When you think of injuries in college sports, you often think of big, violent events. A football player who takes a hard helmet-to-helmet hit on a kickoff return, for example, or a basketball player who tears his or her knee trying to block a dunk.

While these injuries can and do happen, often in dramatic fashion, one study found that simple overuse was the root cause of about 30 percent of all injuries.

Low-Contact Sports

The study came out in the scientific publication put out by the National Athletic Trainers' Association, known as the Journal of Athletic Training. Reports noted that low-contact sports, especially those with repetitive motions, were especially problematic.

Forget about that football player getting wrecked on a kick return for a moment. The emphasis of the study, then, is on things like tennis and distance running. In both, athletes train for a long time, doing the same thing over and over again. In running, the cumulative effect of all that pounding can be incredibly hard on the knees; in tennis, issues could be in the elbow or shoulder.

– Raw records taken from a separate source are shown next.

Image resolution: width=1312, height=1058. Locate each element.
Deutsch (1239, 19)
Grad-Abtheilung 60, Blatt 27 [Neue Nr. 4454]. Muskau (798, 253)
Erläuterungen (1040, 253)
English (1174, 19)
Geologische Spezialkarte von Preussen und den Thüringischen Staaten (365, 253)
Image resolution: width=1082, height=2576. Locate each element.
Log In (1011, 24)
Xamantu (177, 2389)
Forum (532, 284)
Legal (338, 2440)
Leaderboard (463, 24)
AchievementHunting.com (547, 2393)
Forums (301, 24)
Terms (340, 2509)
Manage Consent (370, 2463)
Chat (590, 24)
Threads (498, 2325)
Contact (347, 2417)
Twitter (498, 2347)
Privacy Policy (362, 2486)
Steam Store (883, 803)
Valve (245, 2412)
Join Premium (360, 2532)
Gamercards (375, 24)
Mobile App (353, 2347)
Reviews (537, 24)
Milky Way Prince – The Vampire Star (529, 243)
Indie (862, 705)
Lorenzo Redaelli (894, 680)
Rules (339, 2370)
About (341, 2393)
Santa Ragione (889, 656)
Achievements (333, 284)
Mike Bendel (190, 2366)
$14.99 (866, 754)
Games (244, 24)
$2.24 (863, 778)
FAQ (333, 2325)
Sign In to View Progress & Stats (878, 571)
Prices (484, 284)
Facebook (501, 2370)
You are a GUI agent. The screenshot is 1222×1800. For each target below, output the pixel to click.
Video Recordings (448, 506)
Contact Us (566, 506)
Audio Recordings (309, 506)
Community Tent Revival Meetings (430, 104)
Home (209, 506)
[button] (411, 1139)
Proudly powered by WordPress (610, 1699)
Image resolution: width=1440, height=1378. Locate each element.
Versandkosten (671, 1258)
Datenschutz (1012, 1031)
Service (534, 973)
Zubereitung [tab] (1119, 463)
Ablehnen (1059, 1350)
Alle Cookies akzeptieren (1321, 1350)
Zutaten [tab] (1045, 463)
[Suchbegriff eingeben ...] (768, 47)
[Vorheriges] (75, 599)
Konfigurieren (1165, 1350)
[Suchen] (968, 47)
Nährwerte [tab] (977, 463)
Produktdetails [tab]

These are quiet, behind-the-scenes injuries. They're things that often go unnoticed and don't happen in front of crowds of thousands of fans. But they can be just as problematic for the athletes involved, leading to the need for surgery, rehabilitation, and many other expensive treatments.


For college athletes, who aren't even paid outside of their scholarships, the question of fault -- and who should pay for the needed treatment -- is important. Is the college at fault for allowing students to practice too much? Is the coach at fault for pushing the athletes too hard? Is the institution to blame for not providing proper equipment, facilities, or coaching? All of these are big questions that can help determine where the blame lies.

Students need to make sure they know their rights to compensation when someone else is to blame. Remember, just because an injury wasn't dramatic and immediate doesn't mean it couldn't have been avoided. Athletes bring in millions of dollars every year, putting their own bodies on the line for their schools, and they need to know they're protected when injuries happen.